Transcribed page contents
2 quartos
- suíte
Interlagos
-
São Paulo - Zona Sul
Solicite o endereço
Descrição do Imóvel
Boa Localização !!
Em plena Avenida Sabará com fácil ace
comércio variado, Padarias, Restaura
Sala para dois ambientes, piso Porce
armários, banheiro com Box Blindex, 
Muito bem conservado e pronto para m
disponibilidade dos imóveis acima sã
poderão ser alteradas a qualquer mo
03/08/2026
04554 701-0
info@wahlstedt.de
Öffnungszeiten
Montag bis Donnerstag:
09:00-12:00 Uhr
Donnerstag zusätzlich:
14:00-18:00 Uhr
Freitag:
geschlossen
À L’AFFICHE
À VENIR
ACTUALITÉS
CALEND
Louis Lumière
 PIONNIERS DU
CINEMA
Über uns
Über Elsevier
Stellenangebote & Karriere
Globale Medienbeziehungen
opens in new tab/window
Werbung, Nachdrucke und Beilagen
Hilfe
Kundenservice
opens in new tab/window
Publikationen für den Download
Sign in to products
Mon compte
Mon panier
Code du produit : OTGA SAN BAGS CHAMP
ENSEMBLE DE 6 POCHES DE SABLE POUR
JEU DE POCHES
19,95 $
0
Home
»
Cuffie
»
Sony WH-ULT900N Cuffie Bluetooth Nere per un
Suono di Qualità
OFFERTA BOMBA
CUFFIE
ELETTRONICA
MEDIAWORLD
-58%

==

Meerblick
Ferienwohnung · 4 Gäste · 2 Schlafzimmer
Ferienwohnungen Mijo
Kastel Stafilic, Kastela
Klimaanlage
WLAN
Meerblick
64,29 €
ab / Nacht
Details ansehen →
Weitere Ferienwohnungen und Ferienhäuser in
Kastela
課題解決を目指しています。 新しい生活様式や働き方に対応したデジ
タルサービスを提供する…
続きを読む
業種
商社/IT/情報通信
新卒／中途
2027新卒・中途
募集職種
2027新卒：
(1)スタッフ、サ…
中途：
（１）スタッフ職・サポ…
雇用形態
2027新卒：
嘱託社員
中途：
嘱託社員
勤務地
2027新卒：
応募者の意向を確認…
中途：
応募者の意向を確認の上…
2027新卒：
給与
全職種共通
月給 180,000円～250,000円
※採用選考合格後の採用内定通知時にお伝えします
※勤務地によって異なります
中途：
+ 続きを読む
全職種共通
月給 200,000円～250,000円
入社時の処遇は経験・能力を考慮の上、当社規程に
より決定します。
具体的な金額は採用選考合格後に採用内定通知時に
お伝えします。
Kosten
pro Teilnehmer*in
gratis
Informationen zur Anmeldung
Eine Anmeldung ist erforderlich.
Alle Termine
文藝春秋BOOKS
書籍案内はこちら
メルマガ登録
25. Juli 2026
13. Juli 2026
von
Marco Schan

---

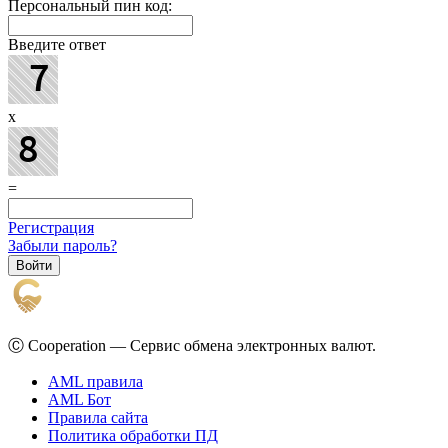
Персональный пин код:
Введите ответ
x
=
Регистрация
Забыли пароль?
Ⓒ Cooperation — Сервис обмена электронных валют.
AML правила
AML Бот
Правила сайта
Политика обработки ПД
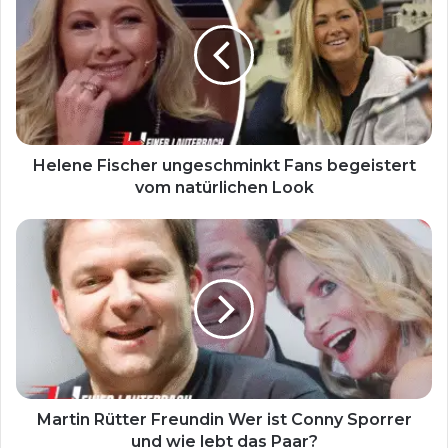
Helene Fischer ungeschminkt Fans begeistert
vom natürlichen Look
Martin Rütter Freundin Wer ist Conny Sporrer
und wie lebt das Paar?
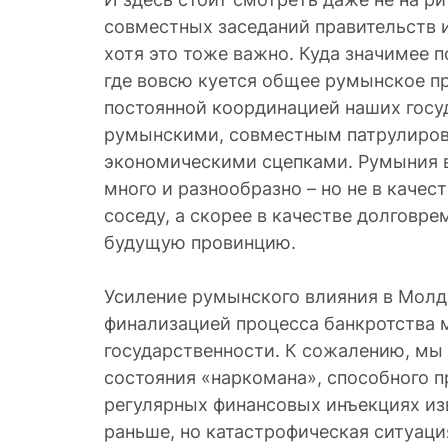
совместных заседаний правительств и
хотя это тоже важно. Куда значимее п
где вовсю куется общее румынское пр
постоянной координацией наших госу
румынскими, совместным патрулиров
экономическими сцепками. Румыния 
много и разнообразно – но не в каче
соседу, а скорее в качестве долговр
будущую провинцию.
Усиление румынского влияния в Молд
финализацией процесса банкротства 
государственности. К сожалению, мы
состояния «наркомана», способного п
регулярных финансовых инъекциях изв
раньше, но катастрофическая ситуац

-- TASK ITEM --
Look above for the line with "Политика обработки ПД" and the line with "раньше, но катастрофическая ситуац". Give again exactly those two lines and all lines between them, pictures excluded.

-- WRITTEN RESPONSE --
Политика обработки ПД
Helene Fischer ungeschminkt Fans begeistert
vom natürlichen Look
Martin Rütter Freundin Wer ist Conny Sporrer
und wie lebt das Paar?
совместных заседаний правительств и
хотя это тоже важно. Куда значимее п
где вовсю куется общее румынское пр
постоянной координацией наших госу
румынскими, совместным патрулиров
экономическими сцепками. Румыния 
много и разнообразно – но не в каче
соседу, а скорее в качестве долговр
будущую провинцию.
Усиление румынского влияния в Молд
финализацией процесса банкротства 
государственности. К сожалению, мы
состояния «наркомана», способного п
регулярных финансовых инъекциях изв
раньше, но катастрофическая ситуац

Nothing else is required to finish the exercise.